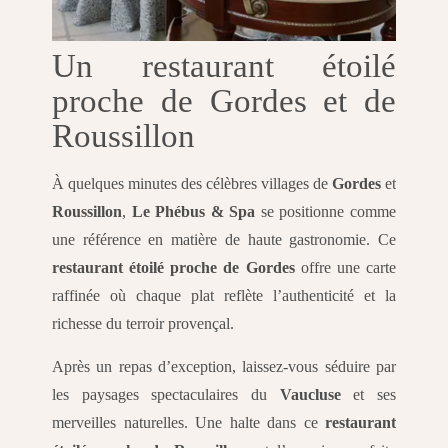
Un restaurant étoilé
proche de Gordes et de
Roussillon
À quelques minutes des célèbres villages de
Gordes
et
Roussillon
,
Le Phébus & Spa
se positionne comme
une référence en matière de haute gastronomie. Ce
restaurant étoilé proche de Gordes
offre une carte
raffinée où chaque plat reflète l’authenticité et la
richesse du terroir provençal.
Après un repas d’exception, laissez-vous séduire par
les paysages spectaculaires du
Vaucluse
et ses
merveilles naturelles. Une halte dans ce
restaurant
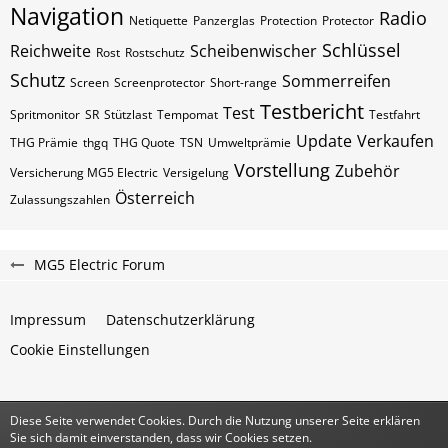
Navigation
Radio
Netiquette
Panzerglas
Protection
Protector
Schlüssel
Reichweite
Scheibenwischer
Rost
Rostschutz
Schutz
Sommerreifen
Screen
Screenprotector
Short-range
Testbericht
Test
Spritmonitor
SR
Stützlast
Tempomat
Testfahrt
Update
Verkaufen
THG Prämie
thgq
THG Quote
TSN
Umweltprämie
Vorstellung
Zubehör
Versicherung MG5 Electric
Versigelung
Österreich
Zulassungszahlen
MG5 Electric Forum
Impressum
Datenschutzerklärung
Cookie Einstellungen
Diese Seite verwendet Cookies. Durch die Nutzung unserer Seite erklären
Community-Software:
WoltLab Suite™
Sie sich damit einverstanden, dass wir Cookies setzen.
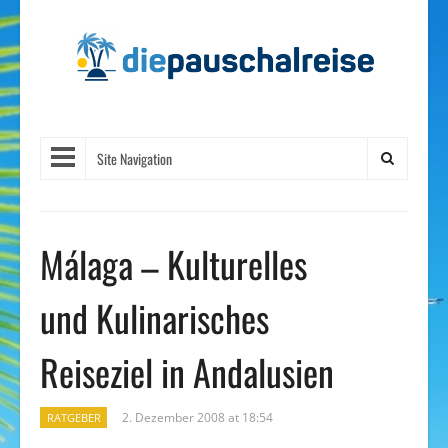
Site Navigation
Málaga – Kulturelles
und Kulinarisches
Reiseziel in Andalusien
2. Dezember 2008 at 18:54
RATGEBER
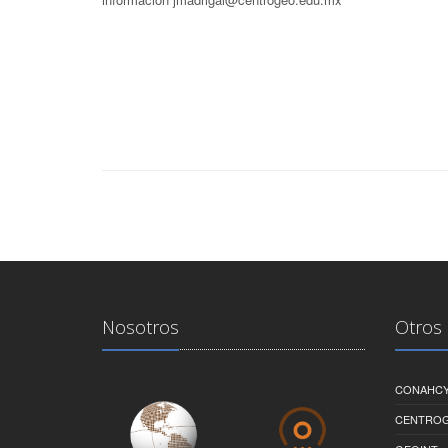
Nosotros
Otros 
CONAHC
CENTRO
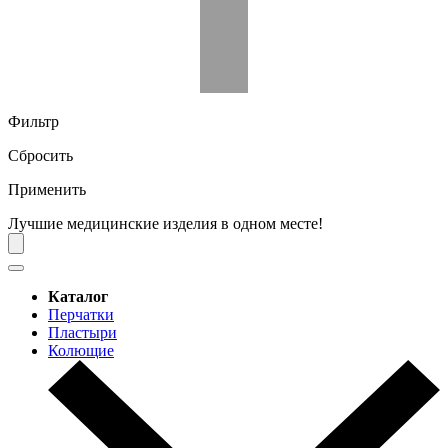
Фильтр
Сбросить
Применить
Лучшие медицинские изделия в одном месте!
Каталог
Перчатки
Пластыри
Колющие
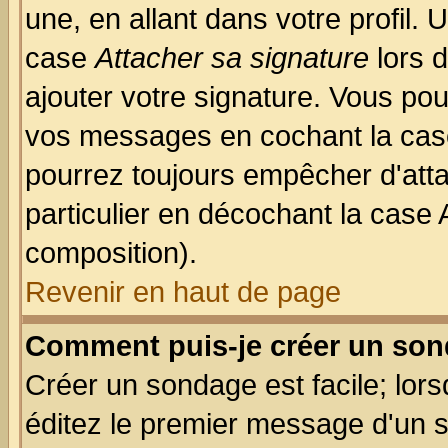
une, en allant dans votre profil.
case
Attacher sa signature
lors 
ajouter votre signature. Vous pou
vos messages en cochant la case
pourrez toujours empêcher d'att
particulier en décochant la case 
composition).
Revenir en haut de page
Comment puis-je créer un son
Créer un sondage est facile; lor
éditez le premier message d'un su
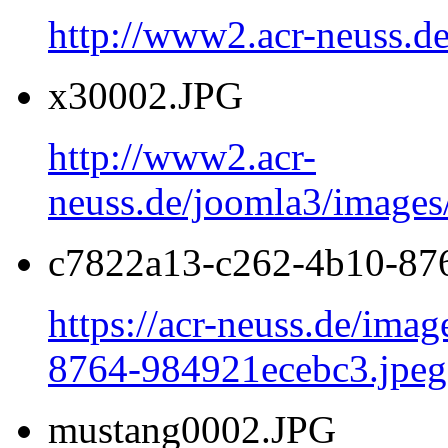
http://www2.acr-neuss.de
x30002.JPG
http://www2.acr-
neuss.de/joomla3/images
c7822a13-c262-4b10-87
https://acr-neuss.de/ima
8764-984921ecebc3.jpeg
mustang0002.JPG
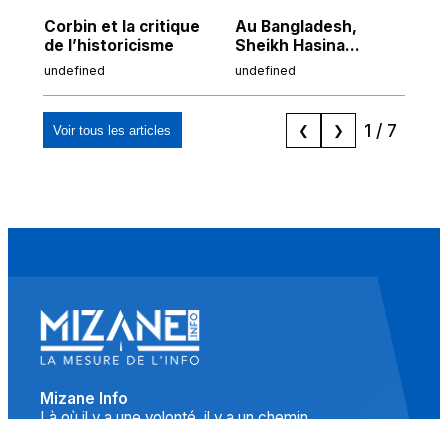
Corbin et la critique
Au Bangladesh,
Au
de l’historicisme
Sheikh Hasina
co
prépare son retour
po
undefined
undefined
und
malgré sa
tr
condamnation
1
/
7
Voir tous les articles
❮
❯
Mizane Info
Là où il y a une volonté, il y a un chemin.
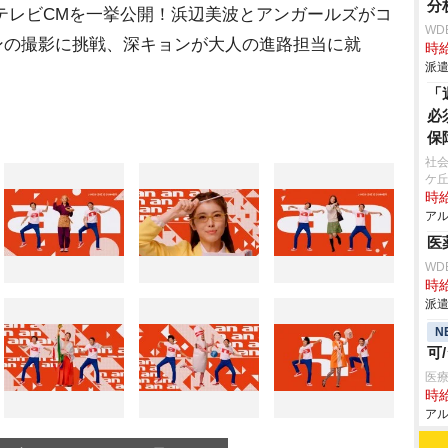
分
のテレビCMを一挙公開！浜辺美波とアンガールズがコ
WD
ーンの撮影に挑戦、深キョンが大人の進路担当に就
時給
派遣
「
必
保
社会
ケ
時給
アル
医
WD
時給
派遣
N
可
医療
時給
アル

§ §

• _ABOUT THIS TASK_:
Look through the data above and return each line where the string "case" occurs.

• _YOUR SOLUTION_:
case
vos messages en cochant la case
particulier en décochant la case 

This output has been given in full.